Pictures aside, reproduce exactly each line from the one holding "Identify the location" through the last line of the material, both ends included.

§ **Records supplied**
________________________________________

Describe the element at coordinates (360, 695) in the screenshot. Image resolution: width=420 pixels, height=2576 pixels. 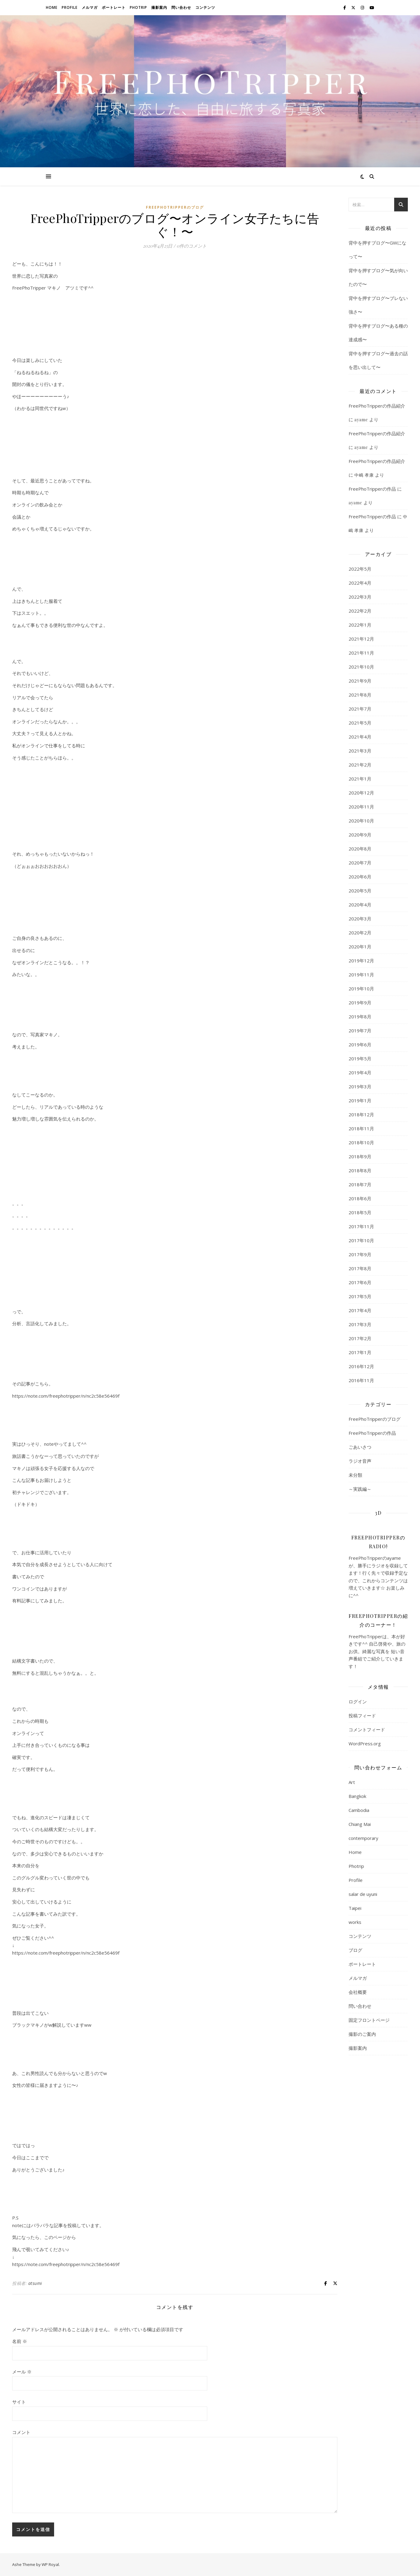
I see `2021年8月` at that location.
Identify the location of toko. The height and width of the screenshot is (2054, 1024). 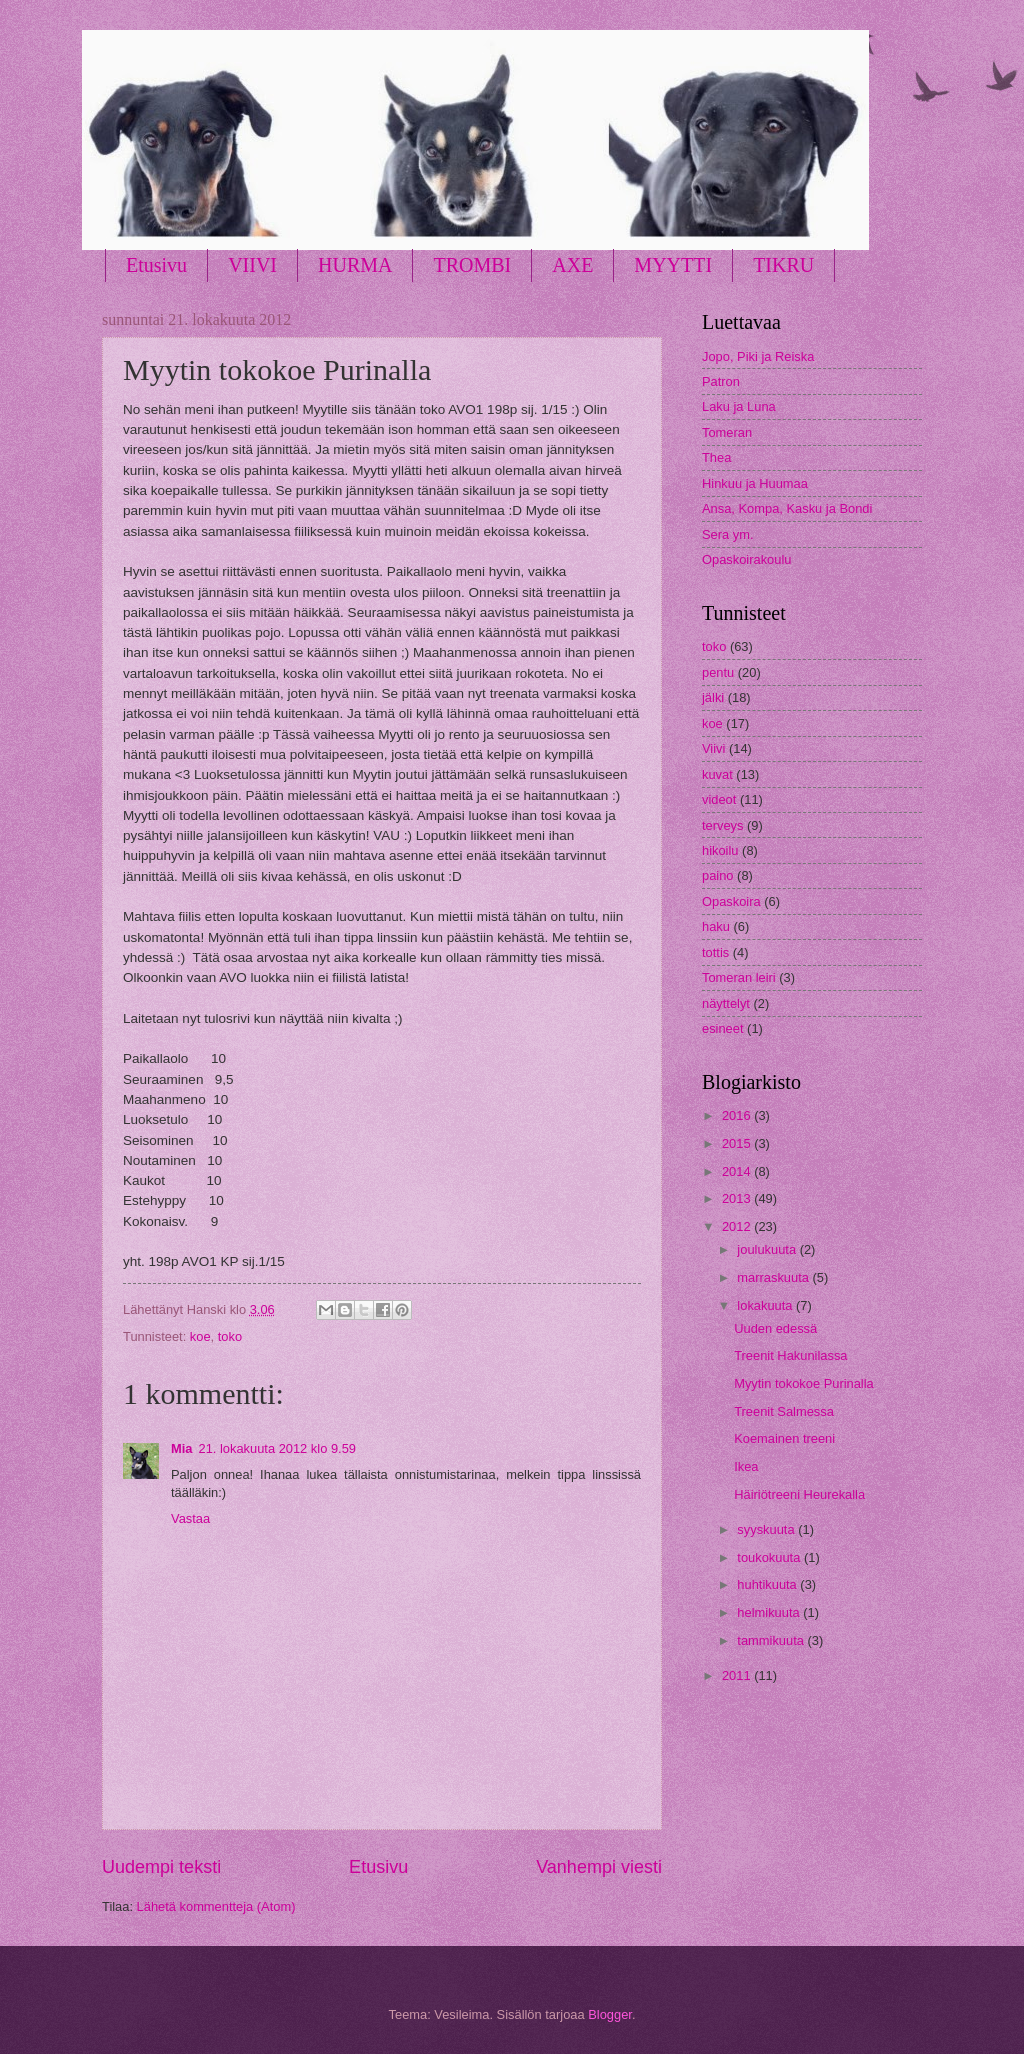
(230, 1336).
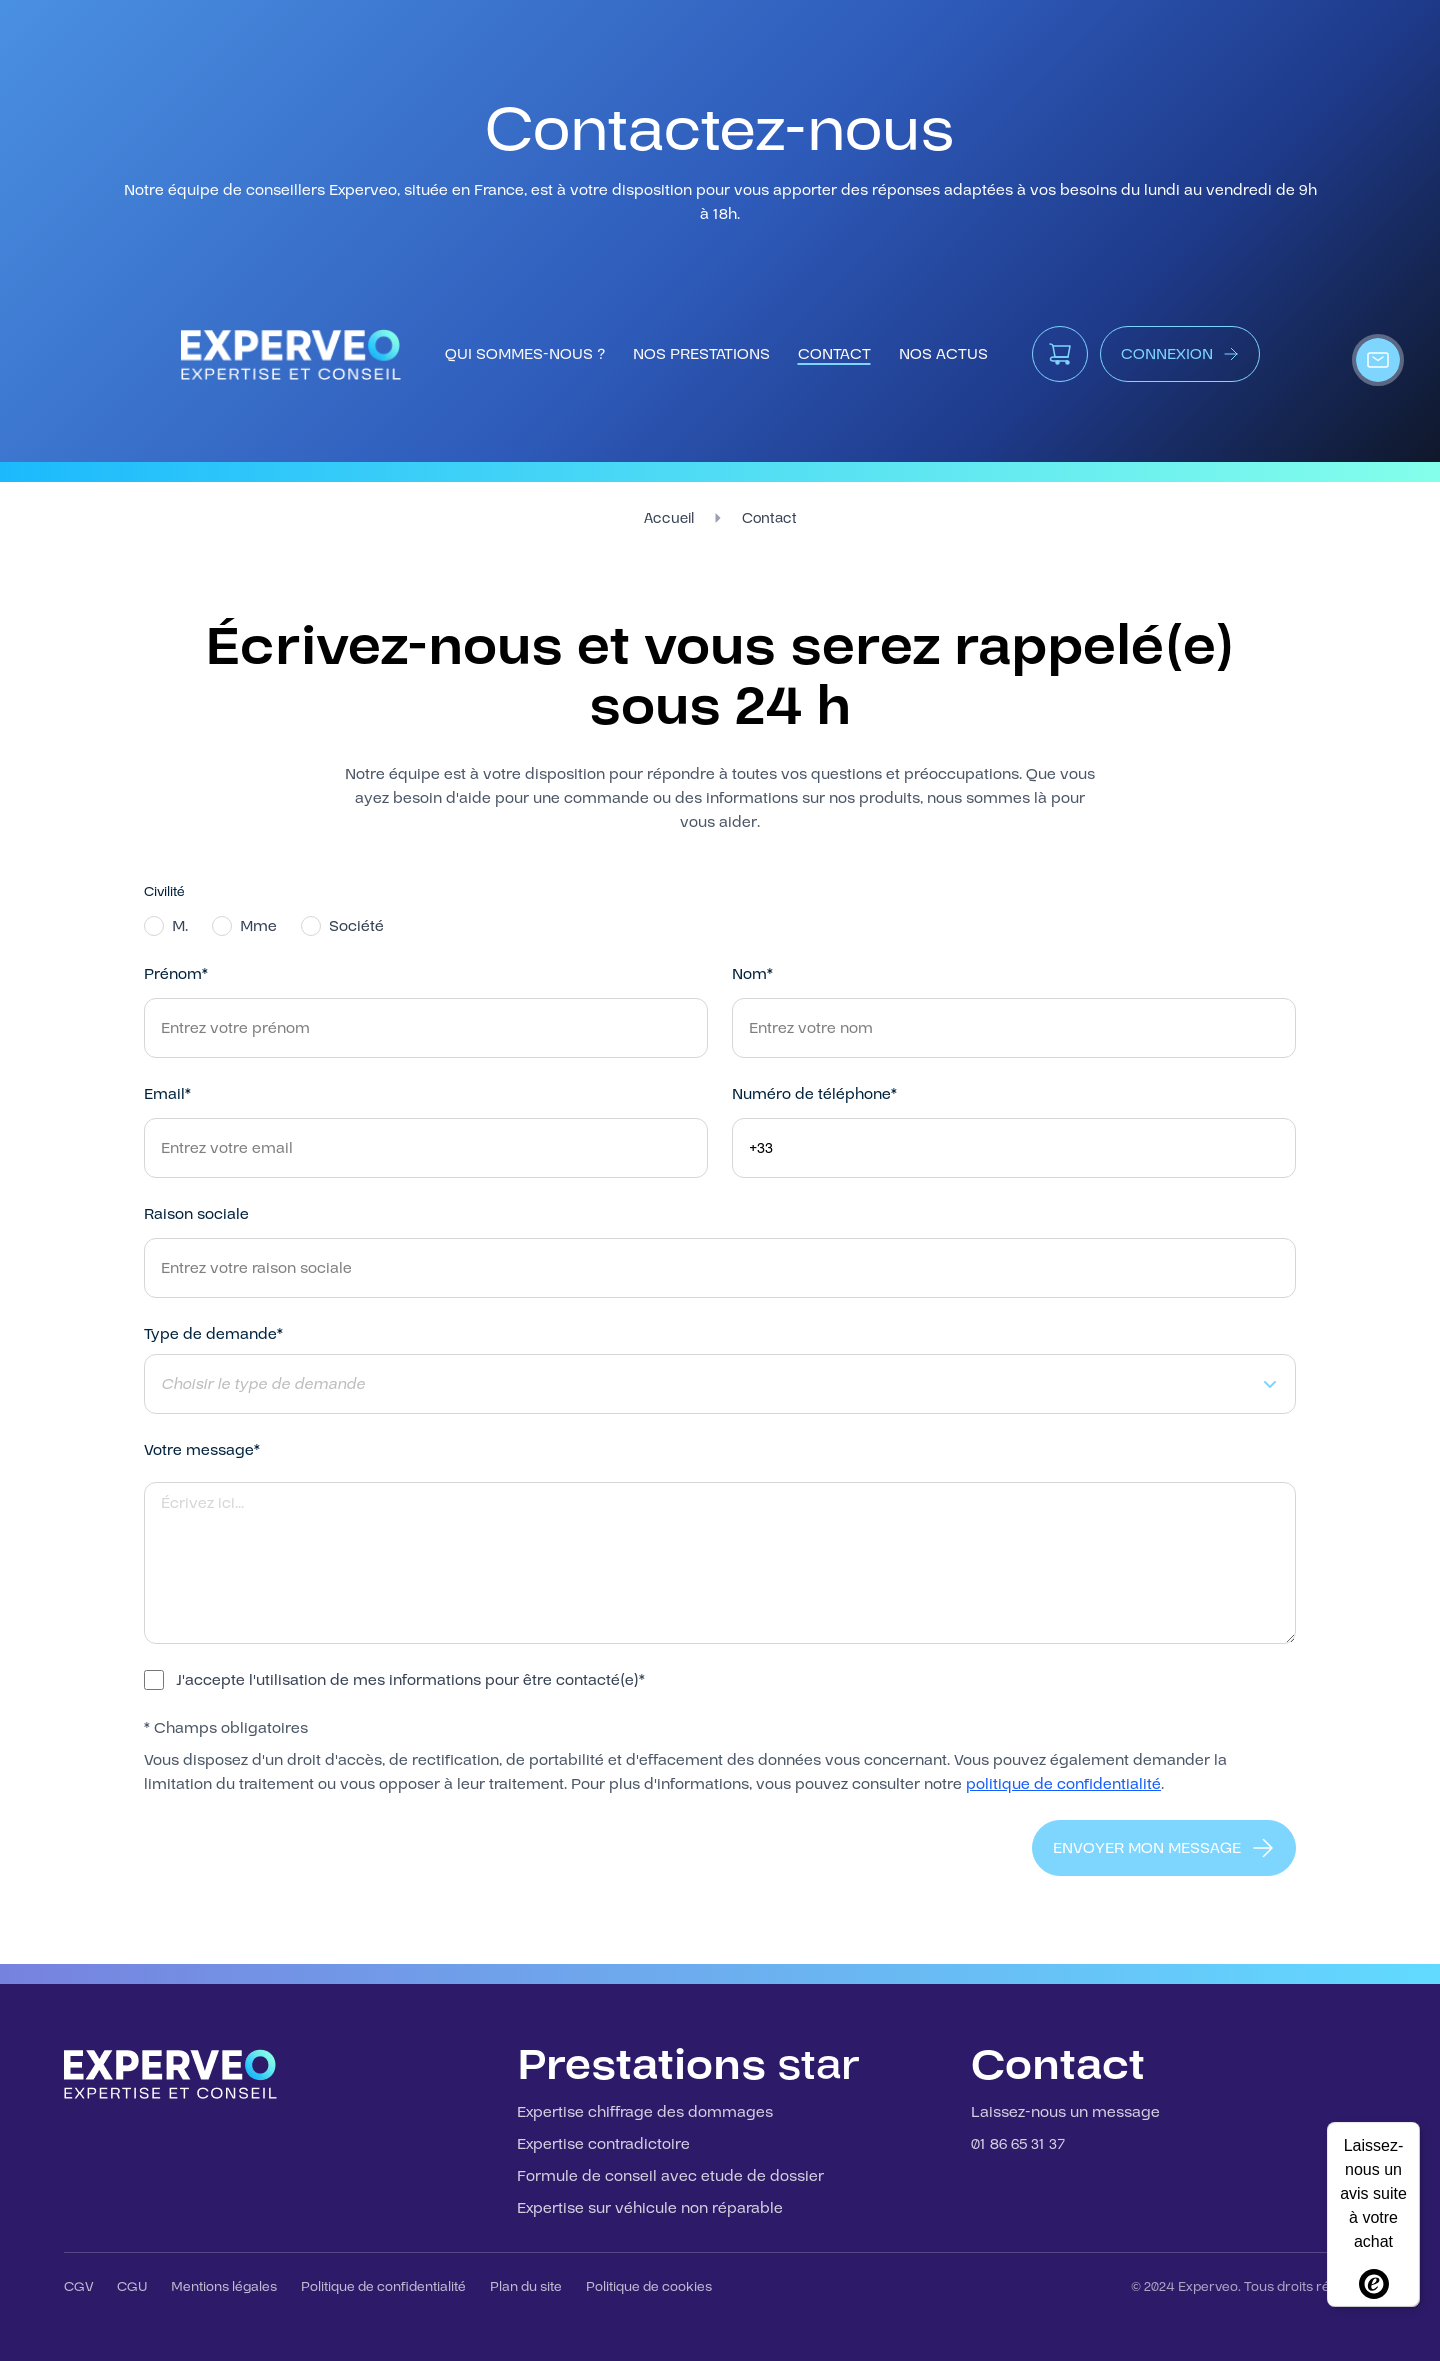 The width and height of the screenshot is (1440, 2361). I want to click on Expertise chiffrage des dommages, so click(645, 2112).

________________________________________

§ **Result**
Identify the location of toko. The height and width of the screenshot is (2054, 1024). 
(230, 1336).
 The width and height of the screenshot is (1440, 2361). I want to click on Expertise chiffrage des dommages, so click(645, 2112).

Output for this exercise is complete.